At last achieving its own country, the people of Eritrea felt a profound sense of hope and expectation and, considering the improbability of what it had just accomplished, everything felt possible. But now, 20 years since that momentous month of May, many of us Eritreans can’t deny that this project is unfinished.
Eritrea has no independent media. In 2001, the state came down hard on journalists who voiced their criticisms. Jailed, tortured, some even killed, the country has no journalists who are free to write or say what they think. Eritrea has a one-party political system, with the president, Isaias Afwerki, maintaining power since independence. Often deemed the North Korea of Africa, the state has taken to planting spies to inform on citizens critical of the government.
Between 1998 and 2000, Eritrea and Ethiopia yet again took up arms, fighting over which side of the border some regions should lie. The long-term effect of the border dispute was the establishment of a national service program which would conscript everyone between the ages of 18 and 50. What began as a program which would have citizens serve about a year and a half has evolved into indefinitely long deployments. Some find themselves forced into the military for years, unable to pursue their chosen paths.
The country has become a military state. The economy appears to exist only to fund its army—a force propped up to defend against largely exaggerated enemies. Putting all its resources into fighting Ethiopia has crippled the domestic landscape. People are suffering—and yet Afwerki refuses support from international NGOs—and the future looks bleak when the state has even gone as far as shutting down the only university.

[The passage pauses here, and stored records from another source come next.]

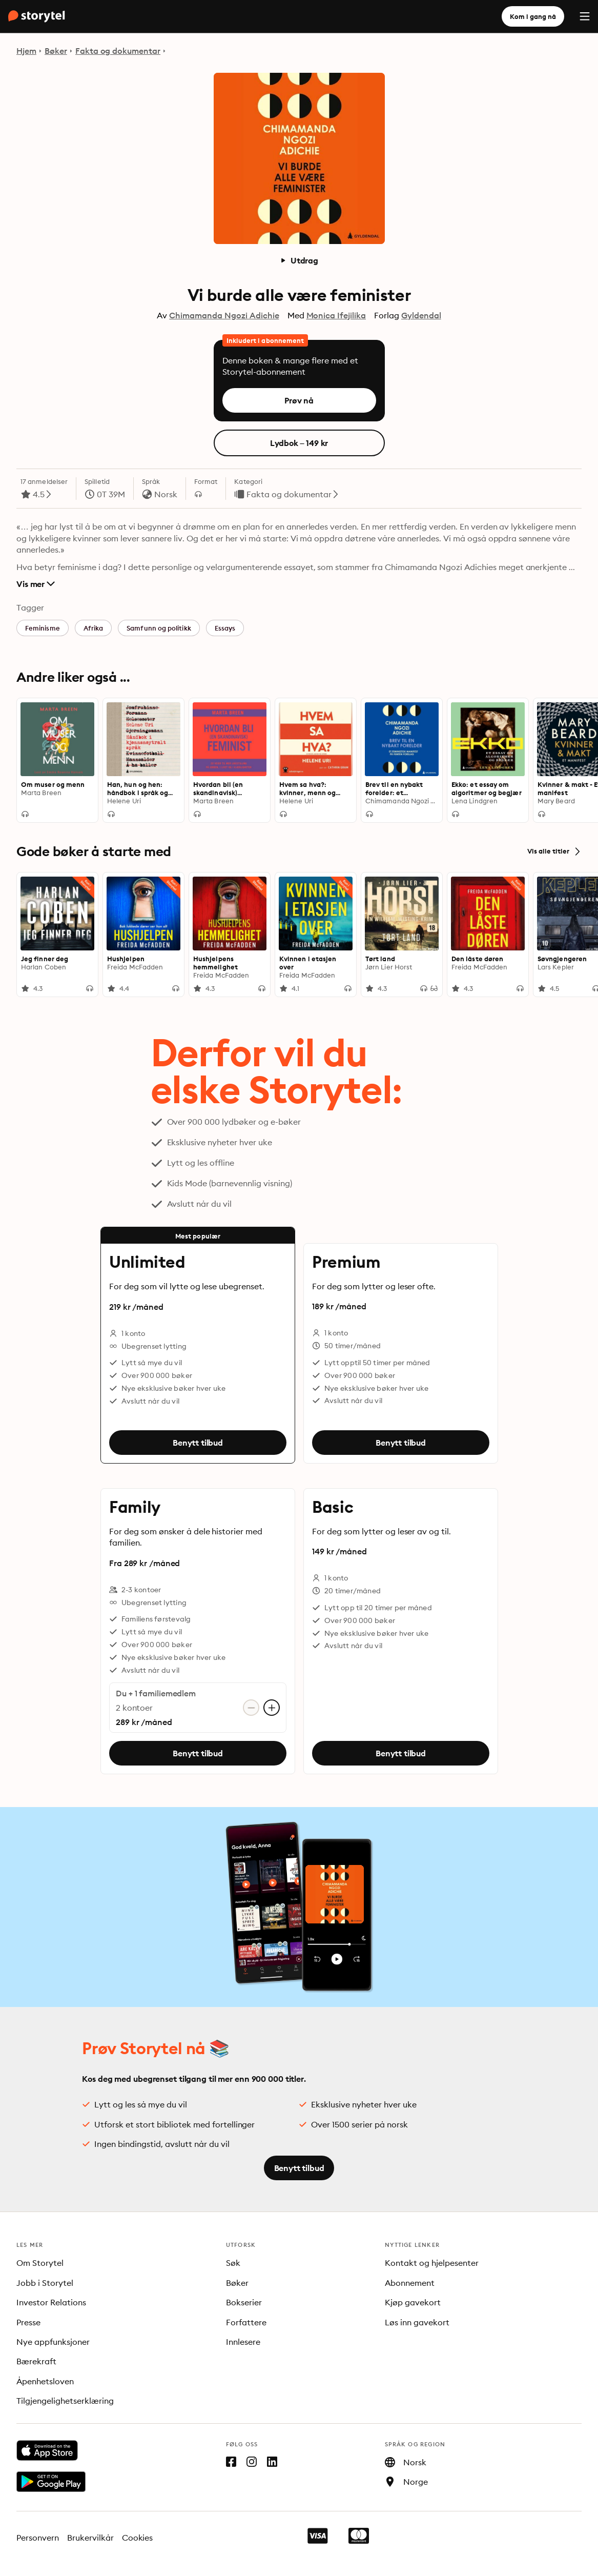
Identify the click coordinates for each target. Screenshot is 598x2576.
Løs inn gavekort (417, 2322)
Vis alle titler (554, 851)
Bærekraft (36, 2361)
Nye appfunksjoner (53, 2342)
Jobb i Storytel (44, 2283)
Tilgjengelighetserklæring (65, 2401)
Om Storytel (40, 2263)
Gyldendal (421, 315)
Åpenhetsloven (45, 2381)
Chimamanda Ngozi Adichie (224, 315)
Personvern (37, 2537)
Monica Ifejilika (336, 315)
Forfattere (246, 2322)
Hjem (26, 51)
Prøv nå (299, 400)
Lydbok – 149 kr (299, 443)
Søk (233, 2263)
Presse (28, 2322)
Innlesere (243, 2342)
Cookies (137, 2537)
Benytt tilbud (198, 1442)
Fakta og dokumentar (117, 51)
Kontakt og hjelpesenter (432, 2263)
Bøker (56, 51)
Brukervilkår (90, 2537)
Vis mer (35, 584)
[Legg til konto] (271, 1707)
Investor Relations (51, 2302)
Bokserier (244, 2302)
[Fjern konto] (251, 1707)
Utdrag (299, 260)
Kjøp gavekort (413, 2302)
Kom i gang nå (533, 16)
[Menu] (585, 16)
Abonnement (410, 2283)
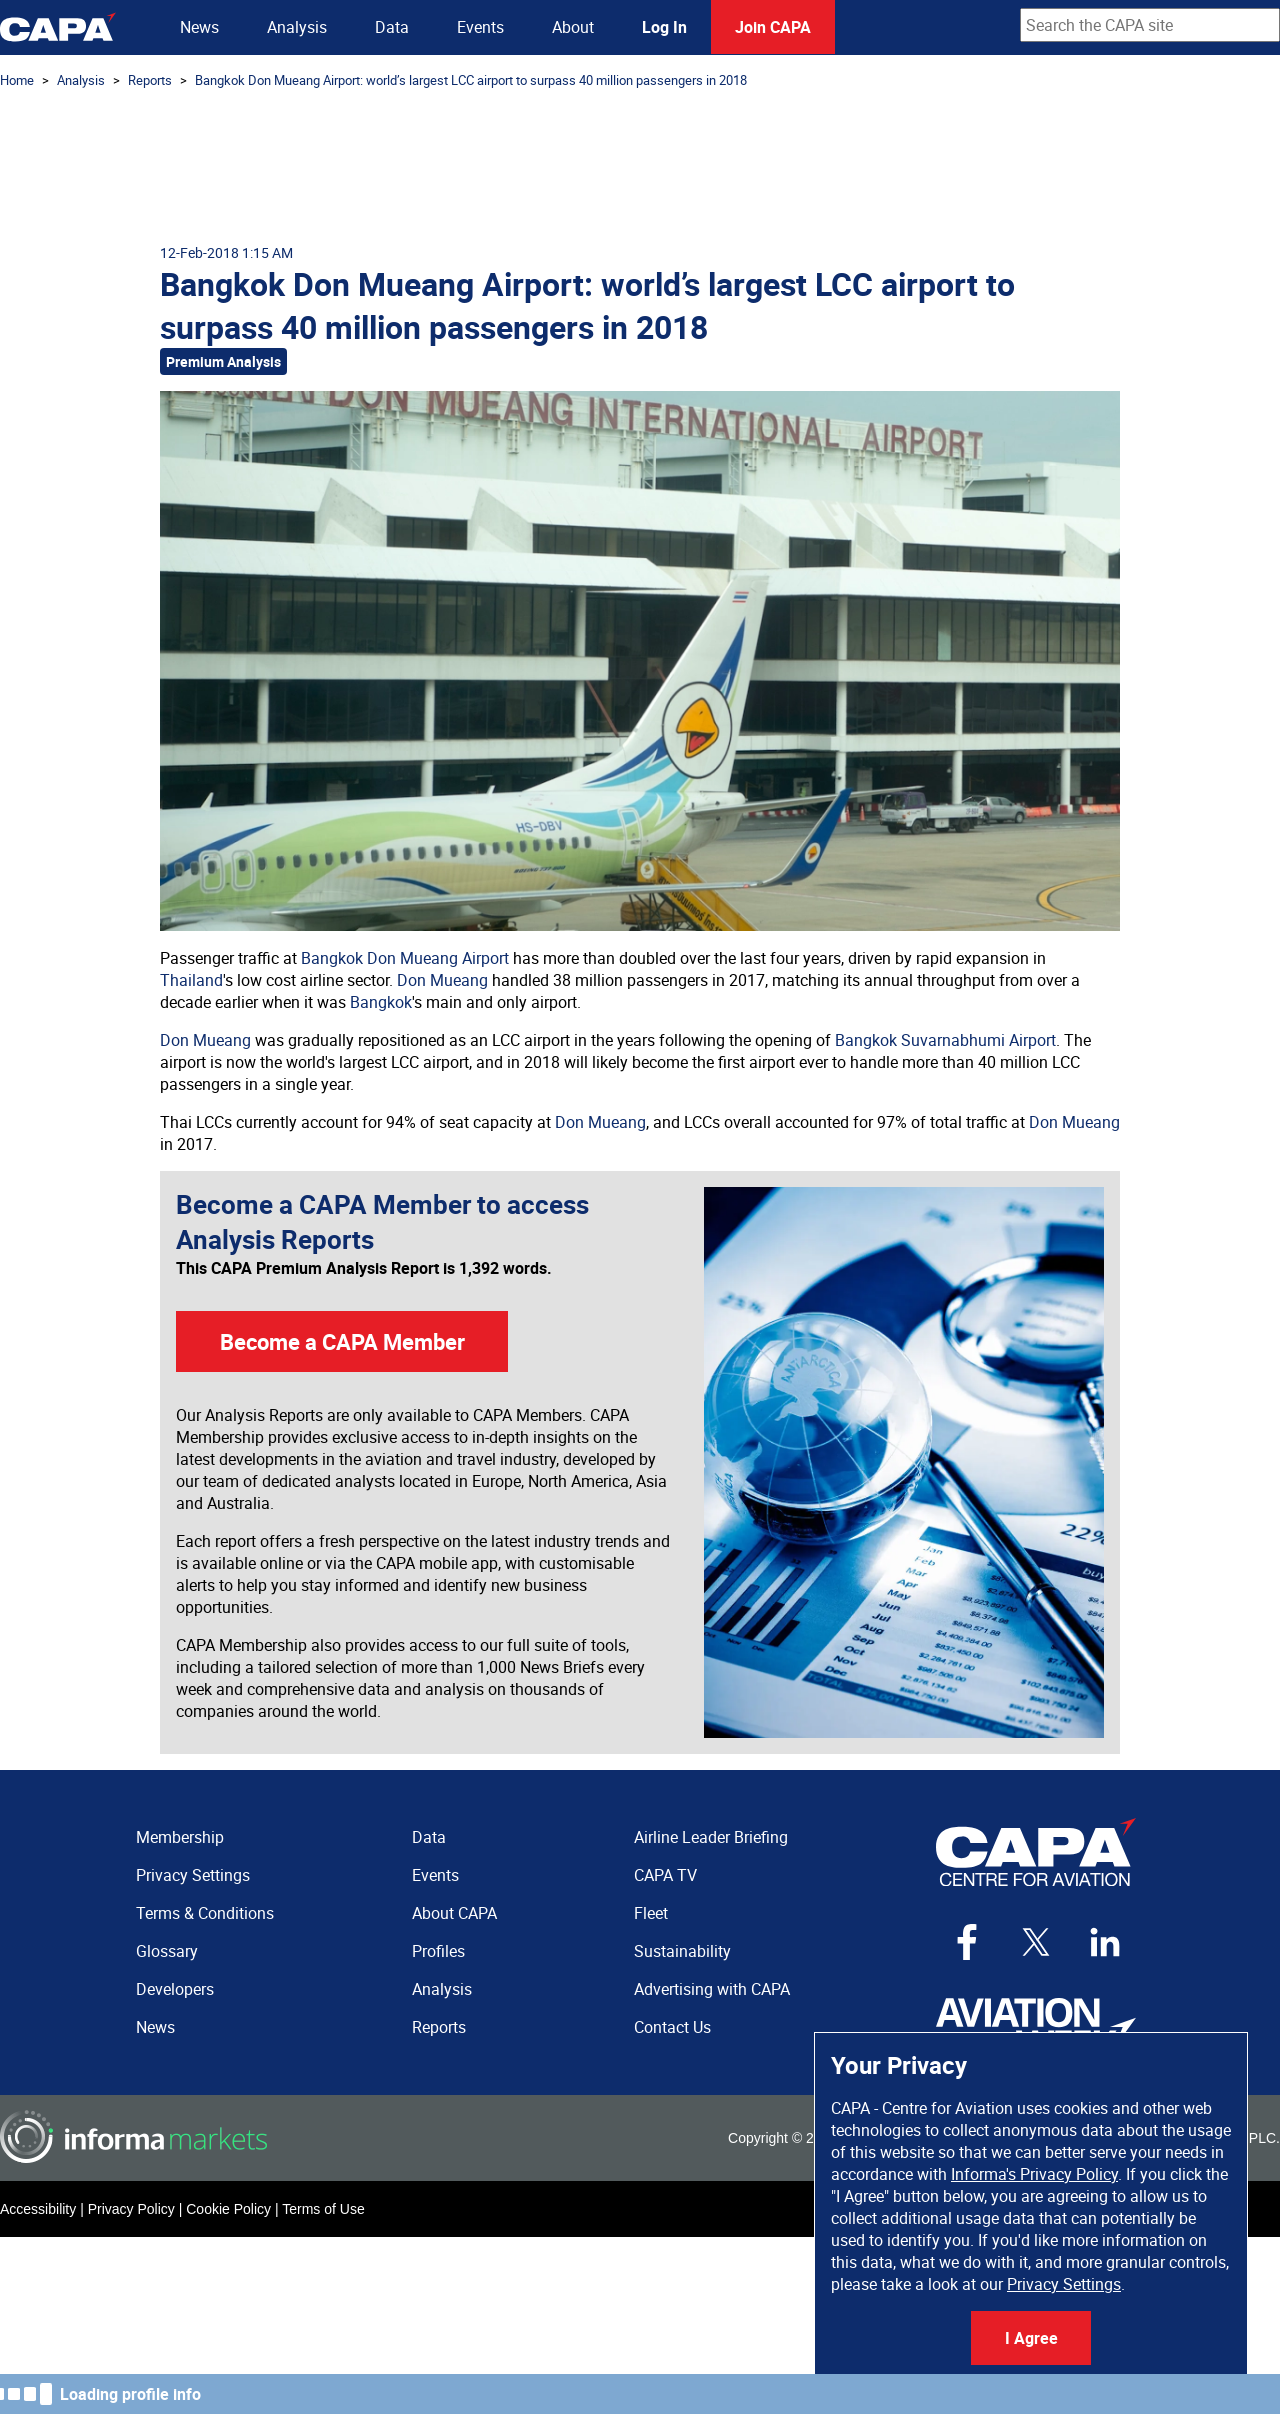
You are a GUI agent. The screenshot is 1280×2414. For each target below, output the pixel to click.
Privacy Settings (1064, 2284)
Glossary (167, 1951)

In the face of this stark reality, Eritreans are leaving the country. But because it’s illegal to do so—people are shot at the border if caught escaping, and, if they succeed, their family is often targeted—the risks are incredible. A wave of stories has emerged recently, telling us of how Eritreans pay human traffickers to take them across North Africa into Europe or the Middle East, only to be taken hostage, raped, tortured, and held for ransom. Escaping abysmal prospects back home, they’ve inadvertently run right into the arms of their exploiters.
What were once our country’s most admirable qualities—our self-reliance in the face of consistent betrayal and our willingness to fight—have transformed into isolation from the international community and a fixation on the, relatively minor, threat posed by Ethiopia. But this can change.
The 20th anniversary of our country’s independence should mark more than that victory. We should use this time to reflect on what we can do to improve conditions in Eritrea. It would be a shame if our courageous countrymen, who fought in the liberation struggle and longed for freedom and a life of peace and prosperity, will have done so much and lost more than we can imagine for nothing.
Daniel Tseghay works as a director at ACORN Canada.